__Data section__:
+++

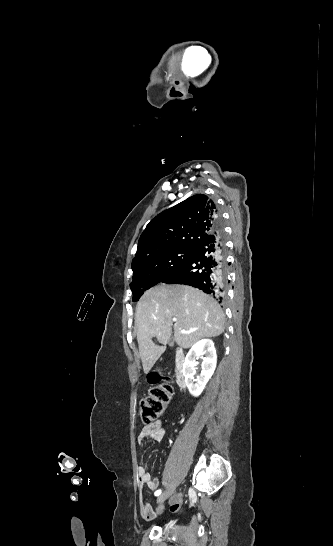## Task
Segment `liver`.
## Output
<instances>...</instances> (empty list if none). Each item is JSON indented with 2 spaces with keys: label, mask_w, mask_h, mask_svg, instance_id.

+++

What is needed here is an exact transcript of the data above, pictures excluded.

__Solution below__:
## Task
Segment `liver`.
## Output
<instances>...</instances> (empty list if none). Each item is JSON indented with 2 spaces with keys: label, mask_w, mask_h, mask_svg, instance_id.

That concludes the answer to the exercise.